Desculpa! Ia embrenhada nos meus pensamentos. Ando para aqui, de trás para a
frente, a queimar tempo. A ver se decido o que fazer da minha vida. Se acabo
com ela ou se continuo –e as lágrimas, como se apenas pretendessem um motivo
para se soltarem, como rio em busca da margem perdida, começaram a cair por
aqueles socalcos rugosos daquela face precocemente envelhecida. Abalei de casa logo de manhã, daquela casa
que conheces bem –porque tu conheces a minha vida! Estou farta da minha
existência! Estou saturada de ser uma coisa que apenas serve para trabalhar! O
João continua sem trabalho, mas também não se importa muito com isso. Ninguém
me dá valor! Preciso de carinho! Preciso de um abraço! Os meus dois filhos,
como sabes, são como são! Nunca têm uma palavra para a mãe. Eu trabalho lá na
superfície comercial. Uma parte do ordenado é descontada a mando do tribunal
para pagar dívidas do João, o meu marido. Recebo cerca de 500 euros, que são
para alimentar quatro adultos e duas crianças –os meus netos. Sabes o que é
precisar de comer e não ter? Sabes? Sabes mesmo? São três da tarde e ainda não comi nada –e não estou a dizer isto para
te pedir alguma coisa. Nada disso! Nem tenho apetite! Sabes o que é comer um
pão cheio de bolor? Eu já comi um há dias. Chorei tanto, tanto! Eu tive uma
infância tão feliz! Nada me faltou, do essencial. Só mesmo o que era imprescindível,
porque quando pedia ao meu pai uma camisola bonita que via numa montra
levava-me lá e, com os meus olhos colados no vidro, dizia: “queres aquela
camisola, Maria? Queres? Mas eu não ta compro! Tens de aprender a conviver com
o não. As frustrações ajudam-nos a crescer. Esta não ta compro, porque é muito
cara, mas vou dar-te uma mais barata. E oferecia-me uma baratinha. Nunca me
deixou faltar nada. É certo que não havia luxos mas sempre tive tudo novo a
estrear. Olha que, quando andava na escola, às vezes os vizinhos levavam lá os
livros usados para mim. O meu pai ralhava logo com a minha mãe: “agradece, mas
devolve. Que deem a quem precise mais do que nós! Para a minha princesa não
quero coisas que tivessem passado por outras mãos. Quero tudo novo”. E ia
comprar os manuais a prestações à Coimbra Editora. Tenho tanta saudade do meu
pai! Mesmo já casada e com filhos continuava a ajudar-me em todos os campos.

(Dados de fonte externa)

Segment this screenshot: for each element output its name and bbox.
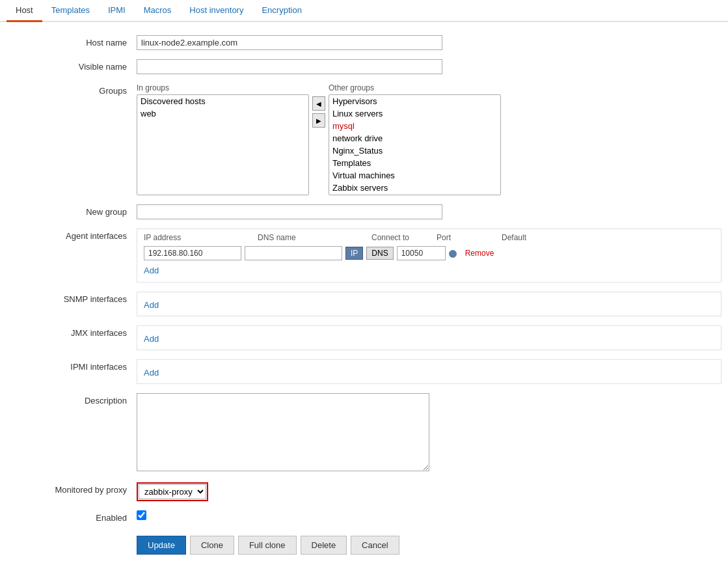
ip-address-input[interactable] [144, 246, 241, 260]
form-content: Host name Visible name Groups In groups [0, 22, 728, 565]
new-group-label: New group [7, 204, 137, 217]
new-group-input[interactable] [137, 204, 442, 219]
connect-to-col-header: Connect to [371, 233, 424, 242]
snmp-interfaces-section: Add [137, 292, 721, 316]
new-group-row: New group [7, 204, 721, 219]
enabled-field [137, 510, 721, 522]
in-groups-label: In groups [137, 83, 309, 92]
delete-button[interactable]: Delete [301, 536, 347, 555]
visible-name-row: Visible name [7, 59, 721, 74]
agent-interface-row-1: IP DNS Remove [144, 246, 714, 260]
other-groups-listbox[interactable]: Hypervisors Linux servers mysql network … [329, 94, 501, 195]
tab-host-inventory[interactable]: Host inventory [180, 0, 252, 22]
description-row: Description [7, 393, 721, 473]
connect-dns-btn[interactable]: DNS [366, 247, 393, 260]
tab-templates[interactable]: Templates [42, 0, 99, 22]
move-left-btn[interactable]: ◀ [312, 96, 325, 111]
tab-macros[interactable]: Macros [135, 0, 181, 22]
tab-bar: Host Templates IPMI Macros Host inventor… [0, 0, 728, 22]
ipmi-interfaces-row: IPMI interfaces Add [7, 359, 721, 384]
action-buttons: Update Clone Full clone Delete Cancel [7, 536, 721, 555]
in-groups-listbox[interactable]: Discovered hosts web [137, 94, 309, 195]
monitored-by-proxy-label: Monitored by proxy [7, 482, 137, 495]
snmp-add-link[interactable]: Add [144, 300, 159, 310]
ipmi-interfaces-field: Add [137, 359, 721, 384]
description-label: Description [7, 393, 137, 406]
tab-host[interactable]: Host [7, 0, 42, 22]
agent-interfaces-section: IP address DNS name Connect to Port Defa… [137, 228, 721, 282]
proxy-select-wrapper: (no proxy) zabbix-proxy [137, 482, 208, 501]
groups-field: In groups Discovered hosts web ◀ ▶ Other… [137, 83, 721, 195]
jmx-interfaces-row: JMX interfaces Add [7, 325, 721, 350]
host-name-field [137, 35, 721, 50]
jmx-add-link[interactable]: Add [144, 334, 159, 344]
visible-name-input[interactable] [137, 59, 442, 74]
monitored-by-proxy-row: Monitored by proxy (no proxy) zabbix-pro… [7, 482, 721, 501]
agent-add-row: Add [144, 263, 714, 275]
snmp-interfaces-label: SNMP interfaces [7, 292, 137, 304]
agent-add-link[interactable]: Add [144, 266, 159, 275]
ipmi-interfaces-section: Add [137, 359, 721, 384]
jmx-interfaces-field: Add [137, 325, 721, 350]
ipmi-add-link[interactable]: Add [144, 368, 159, 378]
connect-ip-btn[interactable]: IP [345, 247, 363, 260]
groups-row: Groups In groups Discovered hosts web ◀ [7, 83, 721, 195]
cancel-button[interactable]: Cancel [351, 536, 399, 555]
ipmi-interfaces-label: IPMI interfaces [7, 359, 137, 372]
host-name-row: Host name [7, 35, 721, 50]
other-groups-label: Other groups [329, 83, 501, 92]
remove-link[interactable]: Remove [465, 249, 494, 258]
description-textarea[interactable] [137, 393, 429, 471]
ip-address-col-header: IP address [144, 233, 245, 242]
description-field [137, 393, 721, 473]
agent-interfaces-label: Agent interfaces [7, 228, 137, 241]
enabled-label: Enabled [7, 510, 137, 523]
port-input[interactable] [397, 246, 446, 260]
other-groups-wrapper: Other groups Hypervisors Linux servers m… [329, 83, 501, 195]
jmx-interfaces-section: Add [137, 325, 721, 350]
update-button[interactable]: Update [137, 536, 186, 555]
agent-interfaces-row: Agent interfaces IP address DNS name Con… [7, 228, 721, 282]
enabled-checkbox[interactable] [137, 510, 146, 520]
agent-interfaces-header: IP address DNS name Connect to Port Defa… [144, 233, 714, 242]
groups-label: Groups [7, 83, 137, 96]
radio-dot-icon [449, 250, 457, 258]
proxy-select[interactable]: (no proxy) zabbix-proxy [139, 484, 206, 499]
host-name-label: Host name [7, 35, 137, 48]
tab-encryption[interactable]: Encryption [252, 0, 310, 22]
snmp-interfaces-field: Add [137, 292, 721, 316]
default-radio [449, 249, 459, 258]
page-wrapper: Host Templates IPMI Macros Host inventor… [0, 0, 728, 565]
dns-name-col-header: DNS name [258, 233, 358, 242]
agent-interfaces-field: IP address DNS name Connect to Port Defa… [137, 228, 721, 282]
tab-ipmi[interactable]: IPMI [99, 0, 135, 22]
host-name-input[interactable] [137, 35, 442, 50]
visible-name-label: Visible name [7, 59, 137, 72]
enabled-row: Enabled [7, 510, 721, 523]
default-col-header: Default [502, 233, 541, 242]
new-group-field [137, 204, 721, 219]
move-right-btn[interactable]: ▶ [312, 113, 325, 128]
groups-arrows: ◀ ▶ [309, 96, 329, 128]
in-groups-wrapper: In groups Discovered hosts web [137, 83, 309, 195]
groups-container: In groups Discovered hosts web ◀ ▶ Other… [137, 83, 721, 195]
port-col-header: Port [437, 233, 489, 242]
clone-button[interactable]: Clone [190, 536, 234, 555]
snmp-interfaces-row: SNMP interfaces Add [7, 292, 721, 316]
jmx-interfaces-label: JMX interfaces [7, 325, 137, 338]
monitored-by-proxy-field: (no proxy) zabbix-proxy [137, 482, 721, 501]
visible-name-field [137, 59, 721, 74]
full-clone-button[interactable]: Full clone [238, 536, 297, 555]
dns-name-input[interactable] [245, 246, 342, 260]
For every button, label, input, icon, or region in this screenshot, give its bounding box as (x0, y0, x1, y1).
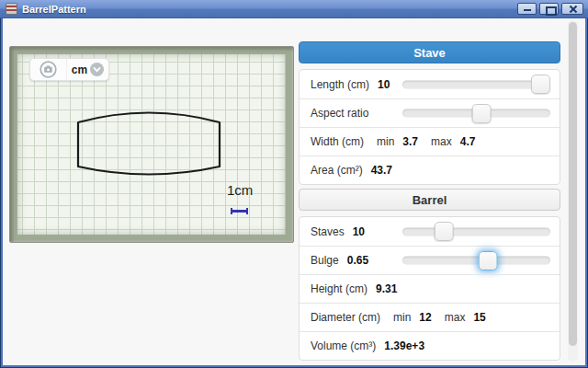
diameter-max-value: 15 (473, 311, 485, 324)
volume-row: Volume (cm³) 1.39e+3 (300, 331, 560, 360)
chevron-down-icon (90, 63, 104, 76)
length-label: Length (cm) (311, 78, 369, 91)
aspect-ratio-slider[interactable] (402, 109, 550, 118)
diameter-min-label: min (393, 311, 411, 324)
bulge-label: Bulge (311, 254, 339, 267)
unit-dropdown[interactable]: cm (67, 59, 108, 80)
length-value: 10 (378, 78, 390, 91)
camera-snapshot-button[interactable] (30, 59, 67, 80)
bulge-slider-thumb[interactable] (479, 251, 498, 270)
stave-drawing-canvas[interactable]: cm 1cm (17, 54, 286, 235)
volume-value: 1.39e+3 (384, 339, 424, 352)
staves-slider[interactable] (402, 227, 550, 236)
length-slider-thumb[interactable] (531, 75, 550, 94)
volume-label: Volume (cm³) (311, 339, 376, 352)
stave-panel: Length (cm) 10 Aspect ratio Width (cm) (299, 69, 560, 185)
close-icon[interactable] (561, 3, 583, 15)
barrel-panel: Staves 10 Bulge 0.65 Heigh (299, 216, 560, 361)
vertical-scrollbar[interactable] (568, 20, 578, 362)
area-value: 43.7 (371, 164, 392, 177)
bulge-value: 0.65 (347, 254, 368, 267)
scrollbar-thumb[interactable] (569, 22, 577, 346)
barrel-icon (6, 3, 17, 15)
window-controls (517, 3, 583, 15)
bulge-slider[interactable] (402, 257, 550, 265)
length-row: Length (cm) 10 (300, 70, 560, 98)
maximize-icon[interactable] (539, 3, 559, 15)
window-frame: cm 1cm Stave Leng (0, 18, 588, 368)
height-value: 9.31 (376, 282, 397, 295)
aspect-ratio-slider-thumb[interactable] (472, 104, 492, 123)
length-slider[interactable] (402, 80, 550, 88)
titlebar: BarrelPattern (0, 0, 588, 18)
area-label: Area (cm²) (311, 164, 363, 177)
staves-value: 10 (353, 225, 365, 238)
stave-section-button[interactable]: Stave (299, 41, 560, 63)
height-label: Height (cm) (311, 282, 368, 295)
width-max-label: max (431, 135, 452, 148)
diameter-row: Diameter (cm) min 12 max 15 (300, 303, 560, 331)
bulge-row: Bulge 0.65 (300, 246, 560, 274)
canvas-frame: cm 1cm (9, 46, 294, 243)
width-min-label: min (377, 135, 394, 148)
minimize-icon[interactable] (517, 3, 537, 15)
area-row: Area (cm²) 43.7 (300, 155, 560, 184)
app-window: BarrelPattern (0, 0, 588, 368)
canvas-toolbar: cm (29, 58, 109, 81)
scale-label: 1cm (227, 182, 253, 198)
width-max-value: 4.7 (460, 135, 476, 148)
diameter-min-value: 12 (419, 311, 431, 324)
window-title: BarrelPattern (22, 4, 86, 15)
content-area: cm 1cm Stave Leng (3, 18, 585, 365)
parameter-panel: Stave Length (cm) 10 Aspect ratio (299, 41, 560, 361)
camera-icon (40, 61, 57, 78)
height-row: Height (cm) 9.31 (300, 274, 560, 303)
aspect-ratio-label: Aspect ratio (311, 107, 368, 120)
barrel-section-button[interactable]: Barrel (299, 189, 560, 211)
diameter-max-label: max (445, 311, 466, 324)
aspect-ratio-row: Aspect ratio (300, 98, 560, 127)
width-label: Width (cm) (311, 135, 364, 148)
diameter-label: Diameter (cm) (311, 311, 380, 324)
scale-bar (231, 208, 248, 214)
unit-dropdown-value: cm (72, 63, 87, 76)
width-row: Width (cm) min 3.7 max 4.7 (300, 127, 560, 155)
staves-label: Staves (311, 225, 345, 238)
stave-outline-path (78, 113, 220, 175)
width-min-value: 3.7 (402, 135, 418, 148)
staves-row: Staves 10 (300, 217, 560, 246)
staves-slider-thumb[interactable] (435, 222, 454, 241)
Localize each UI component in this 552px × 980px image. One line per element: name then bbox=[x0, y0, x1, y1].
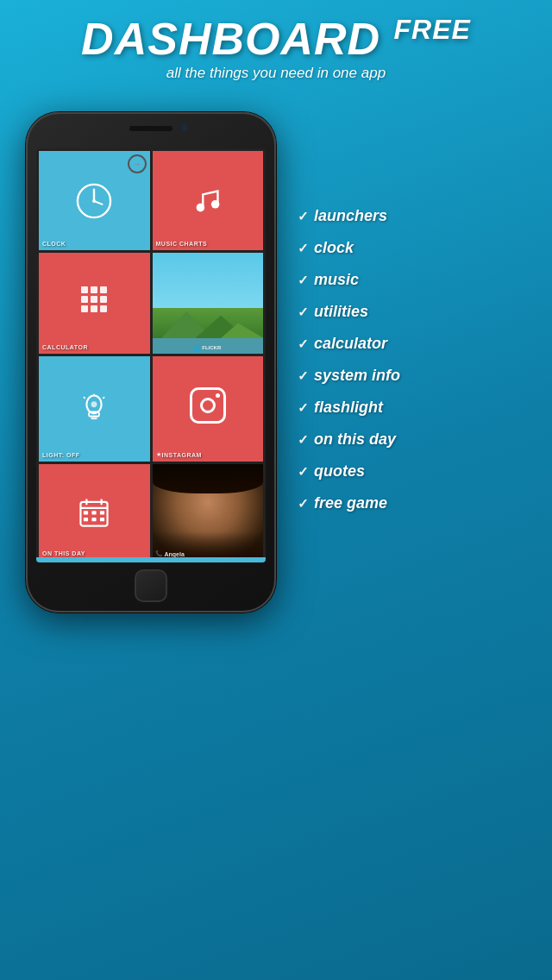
app-header: DASHBOARD FREE all the things you need i… bbox=[0, 0, 552, 91]
calc-dot bbox=[91, 286, 97, 293]
phone-camera bbox=[181, 124, 188, 131]
feature-text: quotes bbox=[314, 462, 365, 481]
svg-rect-23 bbox=[84, 518, 88, 521]
phone-bottom-bar bbox=[36, 557, 266, 562]
instagram-lens bbox=[200, 398, 216, 413]
calc-dot bbox=[91, 296, 97, 303]
globe-icon: 🌐 bbox=[194, 345, 200, 351]
calculator-tile[interactable]: Calculator bbox=[39, 253, 150, 353]
arrow-right-icon: → bbox=[132, 158, 142, 170]
feature-text: on this day bbox=[314, 430, 396, 449]
clock-icon bbox=[76, 183, 112, 219]
feature-on-this-day: ✓ on this day bbox=[298, 430, 535, 449]
tile-arrow-button[interactable]: → bbox=[128, 154, 147, 173]
calc-dot bbox=[100, 286, 107, 293]
clock-tile-label: Clock bbox=[42, 241, 66, 247]
mountain-svg bbox=[153, 308, 264, 338]
feature-launchers: ✓ launchers bbox=[298, 207, 535, 225]
light-tile[interactable]: Light: off bbox=[39, 356, 150, 462]
phone-screen: Clock → Music Charts bbox=[36, 148, 266, 562]
feature-utilities: ✓ utilities bbox=[298, 303, 535, 321]
calc-dot bbox=[81, 305, 88, 312]
calc-dot bbox=[81, 286, 88, 293]
feature-text: flashlight bbox=[314, 399, 383, 417]
music-icon bbox=[190, 183, 226, 219]
svg-rect-24 bbox=[92, 518, 97, 521]
calc-dot bbox=[100, 305, 107, 312]
feature-text: system info bbox=[314, 367, 400, 385]
angela-hair bbox=[153, 464, 264, 493]
flickr-text: FLICKR bbox=[202, 345, 221, 350]
svg-point-15 bbox=[91, 401, 97, 407]
feature-clock: ✓ clock bbox=[298, 239, 535, 257]
check-icon: ✓ bbox=[298, 241, 309, 256]
feature-text: calculator bbox=[314, 335, 387, 353]
calc-dot bbox=[91, 305, 97, 312]
on-this-day-tile-label: On This Day bbox=[42, 550, 85, 556]
features-list: ✓ launchers ✓ clock ✓ music ✓ utilities … bbox=[293, 112, 543, 612]
sky bbox=[153, 253, 264, 308]
flickr-tile[interactable]: 🌐 FLICKR bbox=[153, 253, 264, 353]
svg-point-5 bbox=[211, 200, 220, 209]
feature-music: ✓ music bbox=[298, 271, 535, 289]
instagram-label-row: ★ Instagram bbox=[156, 451, 202, 458]
phone-mockup: Clock → Music Charts bbox=[9, 95, 293, 612]
svg-line-13 bbox=[84, 397, 85, 399]
light-tile-label: Light: off bbox=[42, 452, 80, 458]
angela-photo: 📞 Angela bbox=[153, 464, 264, 560]
clock-tile[interactable]: Clock → bbox=[39, 151, 150, 250]
music-tile-label: Music Charts bbox=[156, 241, 208, 247]
svg-line-14 bbox=[104, 397, 105, 399]
svg-rect-20 bbox=[84, 511, 88, 514]
check-icon: ✓ bbox=[298, 432, 309, 448]
feature-quotes: ✓ quotes bbox=[298, 462, 535, 481]
music-tile[interactable]: Music Charts bbox=[153, 151, 264, 250]
calc-dot bbox=[81, 296, 88, 303]
instagram-dot bbox=[216, 393, 220, 398]
svg-point-4 bbox=[196, 204, 204, 212]
app-subtitle: all the things you need in one app bbox=[17, 65, 535, 82]
calc-dot bbox=[100, 296, 107, 303]
angela-name: Angela bbox=[165, 551, 185, 557]
main-content: Clock → Music Charts bbox=[0, 95, 552, 612]
title-free-badge: FREE bbox=[394, 14, 471, 45]
check-icon: ✓ bbox=[298, 209, 309, 224]
feature-text: free game bbox=[314, 494, 387, 512]
check-icon: ✓ bbox=[298, 273, 309, 288]
instagram-tile[interactable]: ★ Instagram bbox=[153, 356, 264, 462]
calculator-tile-label: Calculator bbox=[42, 344, 88, 350]
instagram-tile-label: Instagram bbox=[162, 452, 202, 458]
calc-icon bbox=[81, 286, 107, 312]
svg-rect-22 bbox=[100, 511, 104, 514]
feature-calculator: ✓ calculator bbox=[298, 335, 535, 353]
svg-rect-21 bbox=[92, 511, 97, 514]
mountain bbox=[153, 308, 264, 338]
feature-text: launchers bbox=[314, 207, 387, 225]
flickr-photo: 🌐 FLICKR bbox=[153, 253, 264, 353]
flickr-label: 🌐 FLICKR bbox=[194, 345, 221, 351]
angela-tile[interactable]: 📞 Angela bbox=[153, 464, 264, 560]
bulb-icon bbox=[78, 393, 110, 425]
feature-text: clock bbox=[314, 239, 354, 257]
feature-free-game: ✓ free game bbox=[298, 494, 535, 512]
title-main: DASHBOARD bbox=[81, 14, 380, 64]
check-icon: ✓ bbox=[298, 305, 309, 320]
check-icon: ✓ bbox=[298, 336, 309, 352]
feature-text: music bbox=[314, 271, 359, 289]
svg-point-3 bbox=[92, 199, 96, 203]
check-icon: ✓ bbox=[298, 400, 309, 416]
check-icon: ✓ bbox=[298, 368, 309, 384]
feature-text: utilities bbox=[314, 303, 368, 321]
on-this-day-tile[interactable]: On This Day bbox=[39, 464, 150, 560]
tile-grid: Clock → Music Charts bbox=[36, 148, 266, 562]
angela-label: 📞 Angela bbox=[155, 550, 185, 557]
phone-frame: Clock → Music Charts bbox=[26, 112, 276, 612]
calendar-icon bbox=[78, 496, 110, 529]
phone-home-button[interactable] bbox=[135, 569, 167, 602]
instagram-icon bbox=[190, 387, 226, 424]
svg-rect-25 bbox=[100, 518, 104, 521]
feature-flashlight: ✓ flashlight bbox=[298, 399, 535, 417]
phone-speaker bbox=[129, 126, 172, 131]
app-title: DASHBOARD FREE bbox=[17, 16, 535, 61]
check-icon: ✓ bbox=[298, 496, 309, 512]
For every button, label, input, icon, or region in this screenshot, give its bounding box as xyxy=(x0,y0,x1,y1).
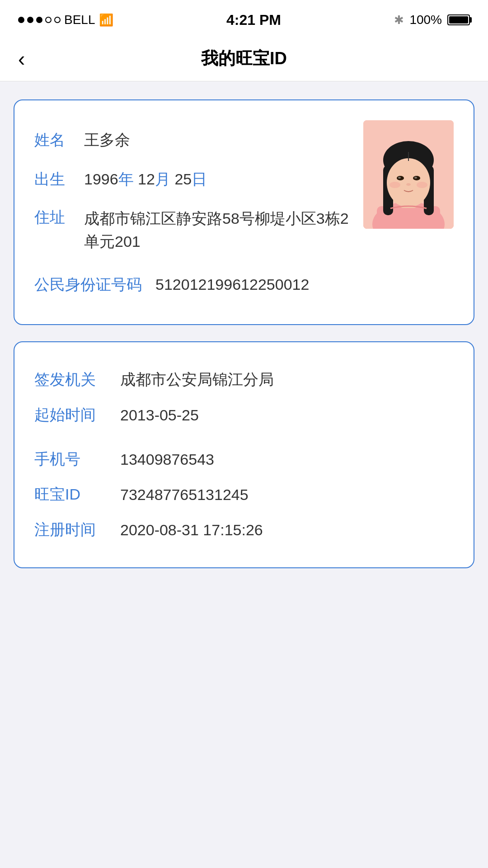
phone-label: 手机号 xyxy=(34,449,107,470)
name-row: 姓名 王多余 xyxy=(34,120,363,160)
phone-value: 13409876543 xyxy=(120,451,214,468)
svg-point-11 xyxy=(398,177,401,179)
issuer-value: 成都市公安局锦江分局 xyxy=(120,369,274,390)
birth-day-suffix: 日 xyxy=(192,170,207,188)
name-label: 姓名 xyxy=(34,130,70,151)
wangbao-id-value: 732487765131245 xyxy=(120,486,249,504)
birth-label: 出生 xyxy=(34,169,70,190)
svg-point-13 xyxy=(406,183,411,186)
wangbao-id-label: 旺宝ID xyxy=(34,484,107,505)
reg-time-value: 2020-08-31 17:15:26 xyxy=(120,521,263,539)
card1-info: 姓名 王多余 出生 1996年 12月 25日 住址 成都市锦江区静安路58号柳… xyxy=(34,120,363,304)
nav-bar: ‹ 我的旺宝ID xyxy=(0,36,488,81)
birth-month-suffix: 月 xyxy=(155,170,170,188)
reg-time-label: 注册时间 xyxy=(34,519,107,540)
id-number-row: 公民身份证号码 512012199612250012 xyxy=(34,265,363,304)
back-button[interactable]: ‹ xyxy=(18,48,25,69)
birth-year: 1996 xyxy=(84,170,118,188)
page-title: 我的旺宝ID xyxy=(201,47,287,70)
content-area: 姓名 王多余 出生 1996年 12月 25日 住址 成都市锦江区静安路58号柳… xyxy=(0,81,488,586)
birth-row: 出生 1996年 12月 25日 xyxy=(34,160,363,199)
wangbao-id-row: 旺宝ID 732487765131245 xyxy=(34,477,454,512)
account-card: 签发机关 成都市公安局锦江分局 起始时间 2013-05-25 手机号 1340… xyxy=(14,341,474,568)
id-value: 512012199612250012 xyxy=(155,273,309,296)
id-photo xyxy=(363,120,454,229)
name-value: 王多余 xyxy=(84,128,130,151)
signal-icon xyxy=(18,17,61,23)
start-date-row: 起始时间 2013-05-25 xyxy=(34,397,454,433)
issuer-label: 签发机关 xyxy=(34,369,107,390)
card1-body: 姓名 王多余 出生 1996年 12月 25日 住址 成都市锦江区静安路58号柳… xyxy=(34,120,454,304)
start-date-value: 2013-05-25 xyxy=(120,406,199,424)
card2-info: 签发机关 成都市公安局锦江分局 起始时间 2013-05-25 手机号 1340… xyxy=(34,362,454,547)
status-left: BELL 📶 xyxy=(18,13,113,27)
photo-container xyxy=(363,120,454,229)
svg-point-12 xyxy=(414,177,417,179)
status-time: 4:21 PM xyxy=(226,12,281,28)
status-bar: BELL 📶 4:21 PM ✱ 100% xyxy=(0,0,488,36)
address-value: 成都市锦江区静安路58号柳堤小区3栋2单元201 xyxy=(84,207,363,253)
address-label: 住址 xyxy=(34,207,70,228)
issuer-row: 签发机关 成都市公安局锦江分局 xyxy=(34,362,454,397)
battery-icon xyxy=(447,14,470,25)
birth-year-suffix: 年 xyxy=(118,170,134,188)
birth-day: 25 xyxy=(174,170,192,188)
wifi-icon: 📶 xyxy=(99,13,113,27)
svg-point-15 xyxy=(417,182,427,188)
battery-percent: 100% xyxy=(409,13,442,27)
spacer xyxy=(34,433,454,442)
bluetooth-icon: ✱ xyxy=(394,13,404,27)
reg-time-row: 注册时间 2020-08-31 17:15:26 xyxy=(34,512,454,547)
id-card: 姓名 王多余 出生 1996年 12月 25日 住址 成都市锦江区静安路58号柳… xyxy=(14,99,474,325)
status-right: ✱ 100% xyxy=(394,13,470,27)
birth-value: 1996年 12月 25日 xyxy=(84,168,207,191)
phone-row: 手机号 13409876543 xyxy=(34,442,454,477)
carrier-label: BELL xyxy=(64,13,95,27)
start-date-label: 起始时间 xyxy=(34,405,107,425)
birth-month: 12 xyxy=(138,170,155,188)
id-label: 公民身份证号码 xyxy=(34,274,142,295)
svg-point-14 xyxy=(389,182,400,188)
address-row: 住址 成都市锦江区静安路58号柳堤小区3栋2单元201 xyxy=(34,199,363,261)
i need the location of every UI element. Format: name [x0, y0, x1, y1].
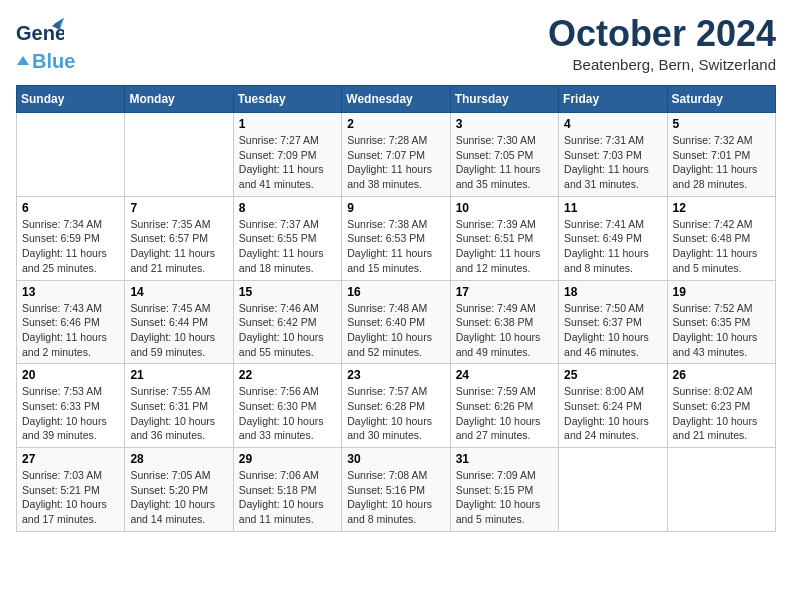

Quando chegava a casa do trabalho, por vezes, cansada e não queria ouvir
ninguém, lá vinha ele dos fundos a soletrar: “anda cá, Maria! Deixa-me olhar os
teus olhos. Sabias que os olhos são o espelho da alma? Hoje não te correu bem o
dia, pois não? Dá cá um abraço!”. E eu, enfastiada com tanto apego, dizia para
mim: fogo! O meu pai é uma grande melga! É demais! Acreditas que hoje, que não
tenho nenhum, sonho com os seus abraços?
Mesmo já velhinho, dizia-me tantas vezes: “enquanto eu for vivo nada te
faltará, mas olha que quando eu morrer vais sofrer muito. Eu sei que vais!
Terás de ser muito forte, filha!”
Hoje, neste dia de Ano Novo, ando para aqui perdida no tempo como uma
folha seca que esvoaça ao vento. Tenho tanta saudade do meu pai!”